Hope to hear from you again... I am confused by what I get...


Ah, I think this means your colonies are mixed. A hetrozygote ES cell colony should have a near 1:1 ratio. The two signals should be nearly as high as each other in a pure colony

If your mutation is single base pair (umm... I though your knock in was a resistence gene... my mistake).. You should consider using a ARM tetra primer PCR... this system can distinguish single base pair mutations and higher.
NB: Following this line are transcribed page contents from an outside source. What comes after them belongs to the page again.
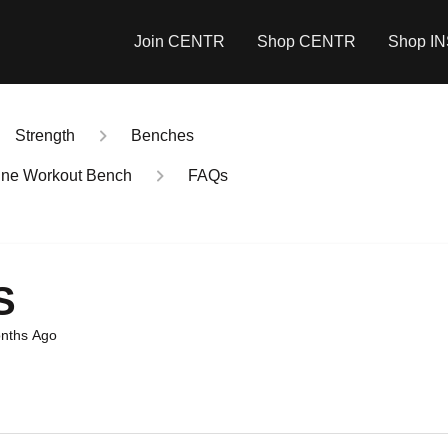
Join CENTR
Shop CENTR
Shop I
Strength
Benches
cline Workout Bench
FAQs
S
nths Ago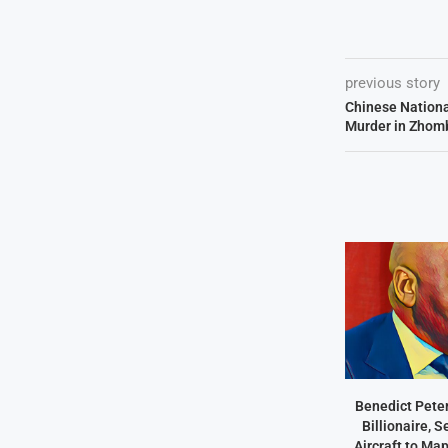
previous story
Chinese Nationa
Murder in Zhom
Benedict Peter
Billionaire, 
Aircraft to Ma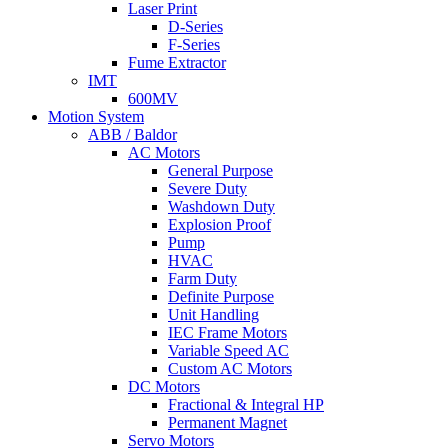
Laser Print
D-Series
F-Series
Fume Extractor
IMT
600MV
Motion System
ABB / Baldor
AC Motors
General Purpose
Severe Duty
Washdown Duty
Explosion Proof
Pump
HVAC
Farm Duty
Definite Purpose
Unit Handling
IEC Frame Motors
Variable Speed AC
Custom AC Motors
DC Motors
Fractional & Integral HP
Permanent Magnet
Servo Motors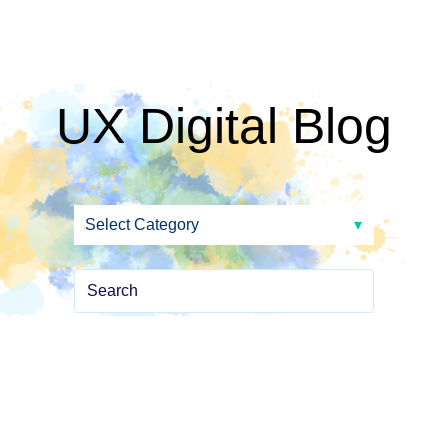
UX Digital Blog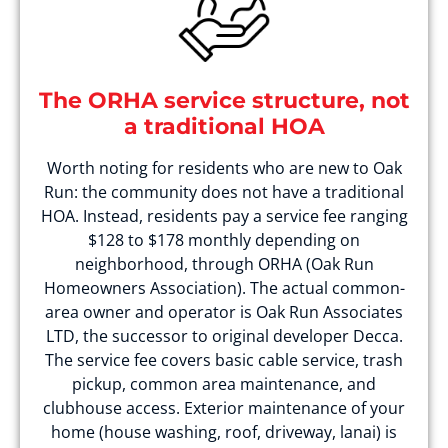
The ORHA service structure, not
a traditional HOA
Worth noting for residents who are new to Oak
Run: the community does not have a traditional
HOA. Instead, residents pay a service fee ranging
$128 to $178 monthly depending on
neighborhood, through ORHA (Oak Run
Homeowners Association). The actual common-
area owner and operator is Oak Run Associates
LTD, the successor to original developer Decca.
The service fee covers basic cable service, trash
pickup, common area maintenance, and
clubhouse access. Exterior maintenance of your
home (house washing, roof, driveway, lanai) is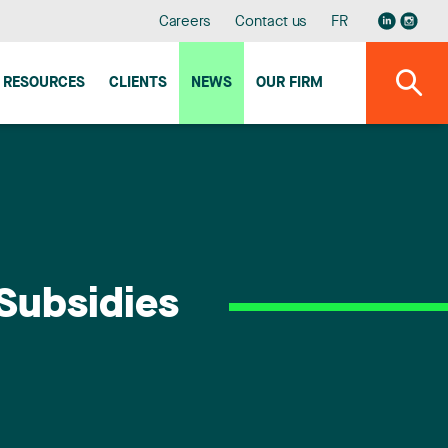
Careers
Contact us
FR
RESOURCES
CLIENTS
NEWS
OUR FIRM
 Subsidies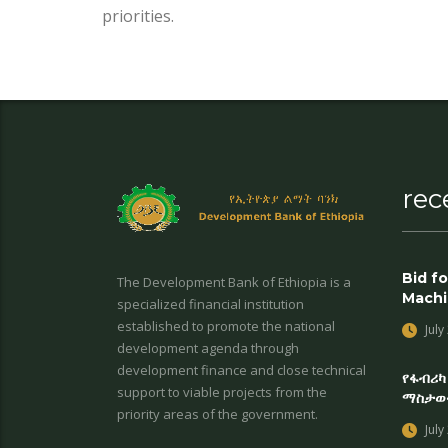
priorities.
rec
Bid fo
The Development Bank of Ethiopia is a
Machi
specialized financial institution
established to promote the national
July
development agenda through
development finance and close technical
የፋብሪካ
support to viable projects from the
ማስታወ
priority areas of the government.
July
A hetrozygote will produce 3 bands.. a none specific band, and 2 specific bands, one for wild type and one more for mutant. Comparison between the wild type and mutant band intensity should give some idea of what's happening.

The first thing you should do is colony purify your ES cells.

Using your current data, identify the ES cell population that has the highest mutant concentration of mutant ES cells. Ie the colony which has the strongest signal for the mutant.. the 'T' base pair.

Spead the cells and pick individual colonies. Test them either by ARM PCR, mismatch PCR, or by brute sequencing. Find a colony that has the knock in. One with a 1:1 wild type to mutant signal.

Also, I must ask, do you have conformation that the gene has been correctly targetted? Where the PCR's/southern blots designed corrrectly? Ie you knock in consturst has not actually targetted some other region in the genome, and the southern blot was pulling up this mistargetting rather then the correct targetting. This is always a fear in targetting.